Now as for how we quickly search for a k-mer in this pre-processes data, we have two options.

  • Binary search. We store the pre-processed data in sorted order. Can be done online during the pre-process stage or later be sorted after collection. Once done, finding a query k-mer simply involved binary searching on this sorted array. Note that strings can always be sorted by lexicographic order, this means that they will form a monotonous sequence for our query k-mer which means that our binary search is guaranteed to succeed in $O(log(n))$ comparisons. Each comparison can at worst case be $O(k)$. Hence we have a total time complexity of $O(klog(n))$. Here $n$ is the number of k-mer’s we have pre-processed.

  • Hashing. Here, we hash each k-mer using some well known hashing function such as djb2, murmur, Fibonacci hashing, etc. to quickly query their existence into a hash-table. Various types of hash-tables can be used, Cuckoo, Robin-Hood, etc. This is pretty much just using the already existing plethora of literature on the subject of hashing to help speed up the algorithm. Worst case time complexity is $O(k*c)$ where $c$ is the constant involved with hashing. Note that this constant can have varying degrees of performance based on factors such as the number of k-mers stored, etc.

  • Tries. Another data structure that I believe would be useful here is a Trie. Tries are a type of tree data structure that are used for efficient data insertion, searching, and deletion. Tries are also known as prefix trees, because they store data in a way that allows for fast search operations based on prefixes of keys. A k-mer trie is a specific type of trie data structure that is used to store and search for k-mers, which are sub-strings of a fixed length $k$ in a given string. The k-mer trie data structure allows for efficient searching of k-mers within a string, and can be used in applications such as sequence alignment and gene prediction.
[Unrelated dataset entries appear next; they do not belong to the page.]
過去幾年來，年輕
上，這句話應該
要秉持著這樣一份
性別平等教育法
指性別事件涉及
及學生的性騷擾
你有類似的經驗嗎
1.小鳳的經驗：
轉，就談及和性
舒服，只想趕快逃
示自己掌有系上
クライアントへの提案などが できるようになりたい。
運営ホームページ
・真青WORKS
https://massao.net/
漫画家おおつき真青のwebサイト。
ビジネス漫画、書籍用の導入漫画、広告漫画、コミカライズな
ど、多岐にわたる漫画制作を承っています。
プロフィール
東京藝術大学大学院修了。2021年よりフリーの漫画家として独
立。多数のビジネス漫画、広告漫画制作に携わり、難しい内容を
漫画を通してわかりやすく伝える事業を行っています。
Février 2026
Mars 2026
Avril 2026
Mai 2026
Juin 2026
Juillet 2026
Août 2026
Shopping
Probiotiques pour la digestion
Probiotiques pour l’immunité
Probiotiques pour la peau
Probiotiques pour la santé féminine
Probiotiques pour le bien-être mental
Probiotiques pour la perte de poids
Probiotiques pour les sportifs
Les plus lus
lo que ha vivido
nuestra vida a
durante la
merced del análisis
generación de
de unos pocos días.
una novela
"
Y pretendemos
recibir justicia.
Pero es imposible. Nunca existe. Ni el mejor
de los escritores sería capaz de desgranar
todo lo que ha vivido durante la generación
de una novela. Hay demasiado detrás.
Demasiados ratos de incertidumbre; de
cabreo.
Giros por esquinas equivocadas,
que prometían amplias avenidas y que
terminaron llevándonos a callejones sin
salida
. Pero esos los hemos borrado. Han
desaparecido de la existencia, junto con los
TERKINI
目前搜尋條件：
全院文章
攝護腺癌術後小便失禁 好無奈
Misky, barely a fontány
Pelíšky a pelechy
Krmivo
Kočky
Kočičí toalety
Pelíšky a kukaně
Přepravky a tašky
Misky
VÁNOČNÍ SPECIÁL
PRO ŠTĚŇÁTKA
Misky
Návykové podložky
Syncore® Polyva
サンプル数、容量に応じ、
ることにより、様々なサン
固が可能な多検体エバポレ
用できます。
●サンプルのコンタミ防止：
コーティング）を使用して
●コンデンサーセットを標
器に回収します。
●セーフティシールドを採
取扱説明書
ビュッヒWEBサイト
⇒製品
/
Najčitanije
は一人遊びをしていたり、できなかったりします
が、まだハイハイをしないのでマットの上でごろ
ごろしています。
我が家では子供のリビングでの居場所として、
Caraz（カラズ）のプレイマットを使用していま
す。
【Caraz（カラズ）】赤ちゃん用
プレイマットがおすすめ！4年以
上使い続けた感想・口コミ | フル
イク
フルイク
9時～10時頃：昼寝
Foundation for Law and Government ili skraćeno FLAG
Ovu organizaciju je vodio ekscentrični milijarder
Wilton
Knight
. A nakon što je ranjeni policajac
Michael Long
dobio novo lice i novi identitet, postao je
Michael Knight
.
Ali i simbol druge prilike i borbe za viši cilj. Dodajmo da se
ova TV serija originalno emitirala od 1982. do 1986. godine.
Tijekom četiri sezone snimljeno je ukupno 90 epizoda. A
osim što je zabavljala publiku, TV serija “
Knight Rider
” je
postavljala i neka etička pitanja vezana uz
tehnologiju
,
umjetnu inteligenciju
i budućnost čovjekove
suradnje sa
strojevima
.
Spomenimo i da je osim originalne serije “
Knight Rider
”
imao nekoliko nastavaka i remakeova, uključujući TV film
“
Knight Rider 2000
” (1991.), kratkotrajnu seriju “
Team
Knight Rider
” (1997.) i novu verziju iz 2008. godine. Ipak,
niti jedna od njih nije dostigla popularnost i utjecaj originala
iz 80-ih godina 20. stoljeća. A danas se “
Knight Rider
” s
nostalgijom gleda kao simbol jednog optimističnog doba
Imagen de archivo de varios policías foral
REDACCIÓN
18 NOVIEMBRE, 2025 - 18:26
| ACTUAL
Time complexity is $O(k)$ for each query operation.

Further k-mer optimizations

Notice that one of the main bottlenecks here is the number of k-mers we have to store in our pre-processed data structure. Since the k-mers have a lot of overlap, one idea might be to reduce the number of k-mers we have to store in half by storing only those k-mers which start at odd indices. A consequence of this however, is that now our match success rate is only $50\%$. However, we can get back to a $100\%$ success rate by realizing that all we have to do is query indices which cover the entire field $\mod \ 2$ around the query index $q_i$.

kmer-index-variants

For example, if we store only $\frac{1}{3}^{rd}$ the number of k-mers, one way to do it would be to store every kmer which starts at a position $0 \ \mod \ 3$. Now we just query indices around $q_i$ which give us the entire field $Z_3$ when taking indices $\mod \ 3$. Now we just check for existence of prefixes and suffixes as required for the required types of kmers and verify existence of the actual query string.

Here we are paying extra penalty during the query phase for reducing the pre-process time. Further, pre-processing larger number of kmers usually requires more memory and this consequently leads to major penalty during the query phase due to terrible caching of the pre-processed data. So often it is worth the extra penalty paid during query operations to reduce the size of the pre-processed data simply to benefit from cache optimizations.